- Opening Delimiter -
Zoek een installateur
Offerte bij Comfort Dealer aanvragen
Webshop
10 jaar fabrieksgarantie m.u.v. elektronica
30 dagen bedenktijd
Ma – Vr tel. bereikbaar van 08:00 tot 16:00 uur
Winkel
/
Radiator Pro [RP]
- Closing Delimiter -
- Opening Delimiter -
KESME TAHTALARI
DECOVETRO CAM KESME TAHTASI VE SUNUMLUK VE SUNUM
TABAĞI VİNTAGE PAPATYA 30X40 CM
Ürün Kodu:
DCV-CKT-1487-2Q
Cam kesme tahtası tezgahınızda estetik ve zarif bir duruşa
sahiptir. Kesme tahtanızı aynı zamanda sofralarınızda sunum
- Closing Delimiter -
■ **DIRECTIONS FOR THIS TASK**: Give back the records above exactly, limited to the lines between the one holding "DCV-CKT-1487-2Q" and the one holding "sahiptir. Kesme tahtanızı", inclusive.

■ **SOLUTION FOR THIS TASK**:
DCV-CKT-1487-2Q
Cam kesme tahtası tezgahınızda estetik ve zarif bir duruşa
sahiptir. Kesme tahtanızı aynı zamanda sofralarınızda sunum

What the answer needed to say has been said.